Description of the task
Return all the data below as it stands, minus the pictures.

-------------------------

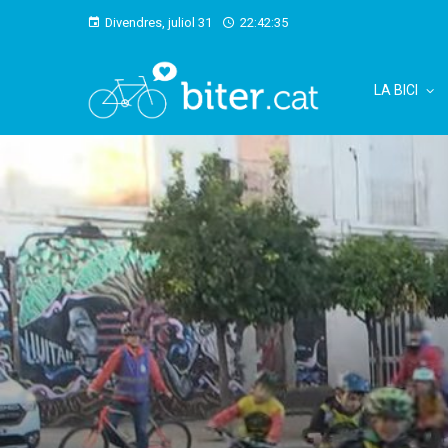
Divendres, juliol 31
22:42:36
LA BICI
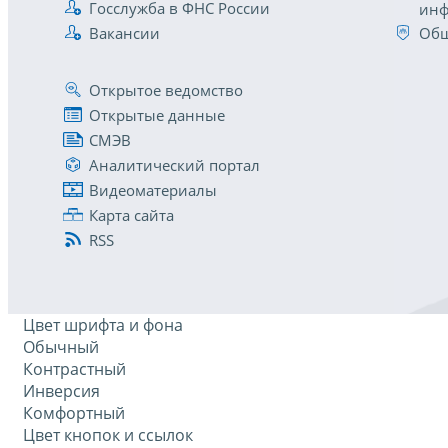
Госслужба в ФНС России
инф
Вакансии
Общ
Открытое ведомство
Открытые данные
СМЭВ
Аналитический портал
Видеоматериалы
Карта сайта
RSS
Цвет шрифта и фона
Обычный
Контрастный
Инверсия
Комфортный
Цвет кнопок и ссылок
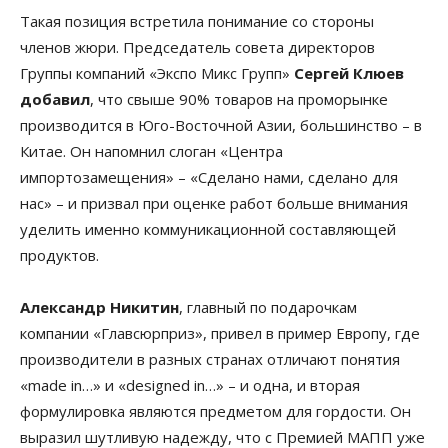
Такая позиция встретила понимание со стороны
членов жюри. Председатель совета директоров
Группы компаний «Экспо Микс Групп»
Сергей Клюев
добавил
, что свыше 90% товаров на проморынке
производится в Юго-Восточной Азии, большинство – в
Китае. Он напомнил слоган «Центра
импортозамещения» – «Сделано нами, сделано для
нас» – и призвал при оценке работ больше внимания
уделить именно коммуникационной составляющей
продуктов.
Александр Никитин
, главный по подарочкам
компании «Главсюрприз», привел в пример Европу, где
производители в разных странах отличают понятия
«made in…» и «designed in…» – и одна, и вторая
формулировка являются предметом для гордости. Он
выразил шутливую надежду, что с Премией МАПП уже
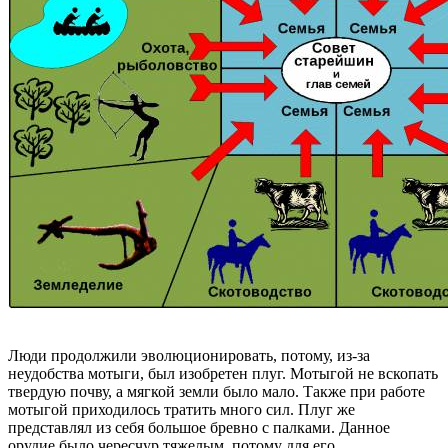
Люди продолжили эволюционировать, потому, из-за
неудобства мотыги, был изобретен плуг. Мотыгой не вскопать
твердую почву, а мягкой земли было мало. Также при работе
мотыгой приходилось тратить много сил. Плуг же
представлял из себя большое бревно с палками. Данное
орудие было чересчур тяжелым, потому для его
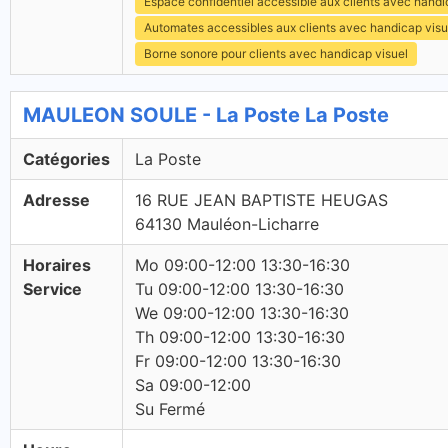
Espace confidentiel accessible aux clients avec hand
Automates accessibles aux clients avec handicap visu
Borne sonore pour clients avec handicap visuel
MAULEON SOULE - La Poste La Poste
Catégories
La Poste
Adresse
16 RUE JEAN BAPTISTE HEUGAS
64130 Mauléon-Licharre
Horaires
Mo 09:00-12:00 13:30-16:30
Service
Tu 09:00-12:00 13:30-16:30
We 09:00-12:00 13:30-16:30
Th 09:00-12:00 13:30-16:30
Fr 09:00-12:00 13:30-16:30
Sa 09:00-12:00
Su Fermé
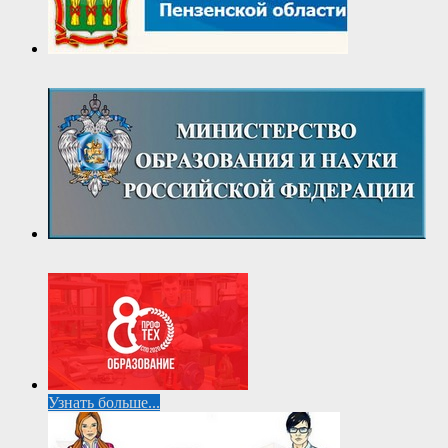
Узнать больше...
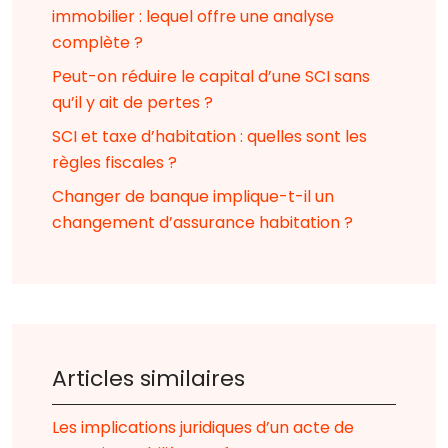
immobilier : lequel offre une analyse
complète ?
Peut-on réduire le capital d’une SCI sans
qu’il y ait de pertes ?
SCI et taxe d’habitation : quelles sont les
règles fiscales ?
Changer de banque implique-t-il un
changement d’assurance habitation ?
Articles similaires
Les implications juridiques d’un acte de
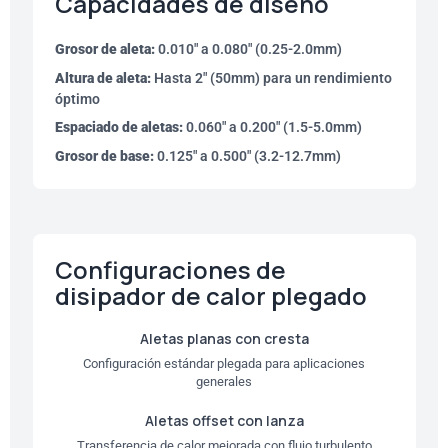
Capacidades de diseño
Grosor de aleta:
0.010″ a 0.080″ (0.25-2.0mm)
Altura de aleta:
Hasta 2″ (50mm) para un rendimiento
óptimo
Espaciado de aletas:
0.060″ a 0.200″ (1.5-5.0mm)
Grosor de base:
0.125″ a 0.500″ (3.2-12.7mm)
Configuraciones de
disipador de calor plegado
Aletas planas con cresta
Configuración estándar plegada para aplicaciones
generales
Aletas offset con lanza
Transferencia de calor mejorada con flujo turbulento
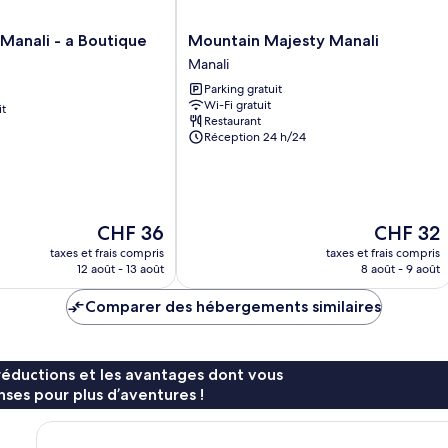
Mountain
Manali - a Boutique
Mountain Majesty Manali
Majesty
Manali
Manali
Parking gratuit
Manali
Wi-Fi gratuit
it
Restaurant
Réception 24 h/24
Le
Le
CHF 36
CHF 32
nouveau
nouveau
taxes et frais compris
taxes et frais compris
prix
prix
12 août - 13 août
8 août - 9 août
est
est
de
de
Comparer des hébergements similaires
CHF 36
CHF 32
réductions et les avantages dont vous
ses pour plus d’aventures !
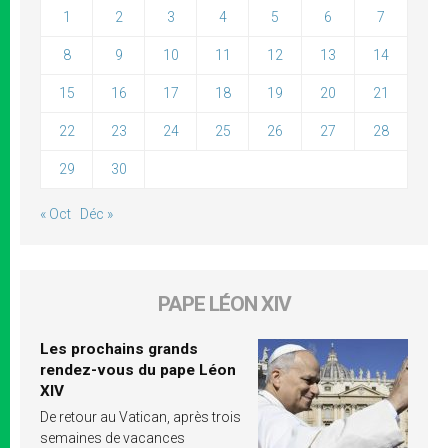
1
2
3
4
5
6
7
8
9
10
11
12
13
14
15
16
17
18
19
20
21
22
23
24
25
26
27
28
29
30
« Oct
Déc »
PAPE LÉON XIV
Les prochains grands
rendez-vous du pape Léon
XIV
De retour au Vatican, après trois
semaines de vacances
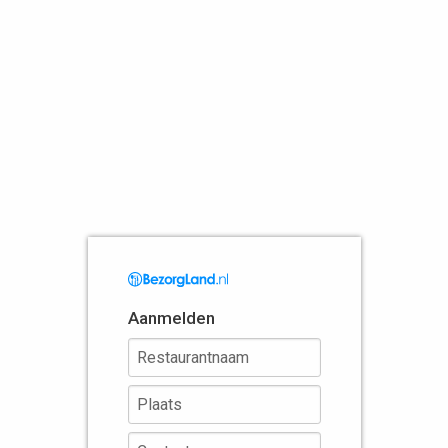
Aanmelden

-------------------------

Written solution
Divendres, juliol 31
22:42:36
LA BICI
Госслужба в ФНС России
инф
Вакансии
Общ
Открытое ведомство
Открытые данные
СМЭВ
Аналитический портал
Видеоматериалы
Карта сайта
RSS
Цвет шрифта и фона
Обычный
Контрастный
Инверсия
Комфортный
Цвет кнопок и ссылок
Такая позиция встретила понимание со стороны
членов жюри. Председатель совета директоров
Группы компаний «Экспо Микс Групп»
Сергей Клюев
добавил
, что свыше 90% товаров на проморынке
производится в Юго-Восточной Азии, большинство – в
Китае. Он напомнил слоган «Центра
импортозамещения» – «Сделано нами, сделано для
нас» – и призвал при оценке работ больше внимания
уделить именно коммуникационной составляющей
продуктов.
Александр Никитин
, главный по подарочкам
компании «Главсюрприз», привел в пример Европу, где
производители в разных странах отличают понятия
«made in…» и «designed in…» – и одна, и вторая
формулировка являются предметом для гордости. Он
выразил шутливую надежду, что с Премией МАПП уже
Люди продолжили эволюционировать, потому, из-за
неудобства мотыги, был изобретен плуг. Мотыгой не вскопать
твердую почву, а мягкой земли было мало. Также при работе
мотыгой приходилось тратить много сил. Плуг же
представлял из себя большое бревно с палками. Данное
орудие было чересчур тяжелым, потому для его
Espace confidentiel accessible aux clients avec hand
Automates accessibles aux clients avec handicap visu
Borne sonore pour clients avec handicap visuel
MAULEON SOULE - La Poste La Poste
Catégories
La Poste
Adresse
16 RUE JEAN BAPTISTE HEUGAS
64130 Mauléon-Licharre
Horaires
Mo 09:00-12:00 13:30-16:30
Service
Tu 09:00-12:00 13:30-16:30
We 09:00-12:00 13:30-16:30
Th 09:00-12:00 13:30-16:30
Fr 09:00-12:00 13:30-16:30
Sa 09:00-12:00
Su Fermé
Узнать больше...
immobilier : lequel offre une analyse
complète ?
Peut-on réduire le capital d’une SCI sans
qu’il y ait de pertes ?
SCI et taxe d’habitation : quelles sont les
règles fiscales ?
Changer de banque implique-t-il un
changement d’assurance habitation ?
Articles similaires
Les implications juridiques d’un acte de
Capacidades de diseño
Grosor de aleta:
0.010″ a 0.080″ (0.25-2.0mm)
Altura de aleta:
Hasta 2″ (50mm) para un rendimiento
óptimo
Espaciado de aletas:
0.060″ a 0.200″ (1.5-5.0mm)
Grosor de base:
0.125″ a 0.500″ (3.2-12.7mm)
Configuraciones de
disipador de calor plegado
Aletas planas con cresta
Configuración estándar plegada para aplicaciones
generales
Aletas offset con lanza
Transferencia de calor mejorada con flujo turbulento
Mountain
Manali - a Boutique
Mountain Majesty Manali
Majesty
Manali
Manali
Parking gratuit
Manali
Wi-Fi gratuit
it
Restaurant
Réception 24 h/24
Le
Le
CHF 36
CHF 32
nouveau
nouveau
taxes et frais compris
taxes et frais compris
prix
prix
12 août - 13 août
8 août - 9 août
est
est
de
de
Comparer des hébergements similaires
CHF 36
CHF 32
réductions et les avantages dont vous
ses pour plus d’aventures !
1
2
3
4
5
6
7
8
9
10
11
12
13
14
15
16
17
18
19
20
21
22
23
24
25
26
27
28
29
30
« Oct
Déc »
PAPE LÉON XIV
Les prochains grands
rendez-vous du pape Léon
XIV
De retour au Vatican, après trois
semaines de vacances
Aanmelden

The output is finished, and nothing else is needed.